They use jinja2 templated json... and there are hundreds of lines for their "simple" examples.

Even the "hello world" type example of proxying to google is a mess https://github.com/lyft/envoy/blob/master/configs/google_com...

5 comments

This is a battle that repeats itself ever so often. Same deal with kubernetes config files.

It's the same opinionated positions of puppet vs chef/ansible. Building the tooling in the form of an embedded programming language (lua for nginx, python for ansible) is so much better.

But that is a much more polarising position to take. It's politically untenable. Ruby engineers will say no to python and vice versa... So you start arriving at Json or XML based configurations which are a programmatic neutral ground.

IMHO lua-jit occupies the same political neutrality as XML.

I love how history repeats itself.

I remember everyone complaining about Spring and similar having these massive XML configuration files, and then people said "never again!", and moved to very simple JSON formats for their frameworks. And then everyone adds a little bit to the best practices, and over time we get this, again.

Seriously. How about we just call it EJB 4.0?
JSON Server Faces™
I tried to give it a try, and gave up for now.

1. quite hard to "give it a spin" without using docker (vomit). I eventually found some random github repo that had centos7 compatible build scripts, and it took quite a while to compile it on a test vm since it had to build gcc and a ton of other stuff. Not sure why they can't just supply a static binary "release".

2. The config really is a mess. I managed to get something almost working (only / requests went through the proxy, but nothing else for some reason, even though I was using a prefix config). There aren't really any good example configs I could find either. There is a weird config builder script with json templates in the configs dir, but it just seemed to spew out some preconfigured madness.

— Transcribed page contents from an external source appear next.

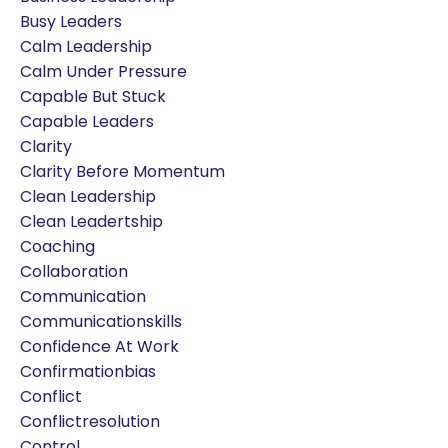
Busy Leaders
Calm Leadership
Calm Under Pressure
Capable But Stuck
Capable Leaders
Clarity
Clarity Before Momentum
Clean Leadership
Clean Leadertship
Coaching
Collaboration
Communication
Communicationskills
Confidence At Work
Confirmationbias
Conflict
Conflictresolution
Control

I am sure it works great and has more tunables than you can shake a stick at, but for now it seems to be only usable by people who have lots of time to invest in trying it out.

That's how they use it, that's not how you have to choose to use it. It is one of the most tedious aspects of the tool but all the different aspects exist for a reason, there just needs to be an easy mode for people starting off.
The example you linked isn't so bad. Perhaps a bit verbose for a simple example. The formatting of the json is ugly though, and I think they would do better to not collapse the whitespace inside arrays.
Seems like they could have used something a bit nicer to work with too (yaml, libucl, hocon, etc). I am honestly getting tired of editing fiddly json (no comments, last element in list can't have a comma, etc) all over the place.
You can use hjson for human editable json.

http://hjson.org/try.html

Human editable json, with comments, and doesn't kill you for a lack of trailing comma.

Available libraries in tons of languages.

That actually looks pretty nice. Thanks for the link!
Given Google's involvement, I am wondering why they did not choose jsonnet?
Hopefully, it was avoided on purpose because it's a complete nightmare to use.
Honest question: How so?

I have not used it in anger - just played around with it.

Too much indirection.

You get big files filled with variables, loaded from other big files also full of variables. It's hard to know what you are setting after a while or where it comes from.

After a while playing with configuration systems, I'm starting to think that configuration should just be hardcoded once and for all.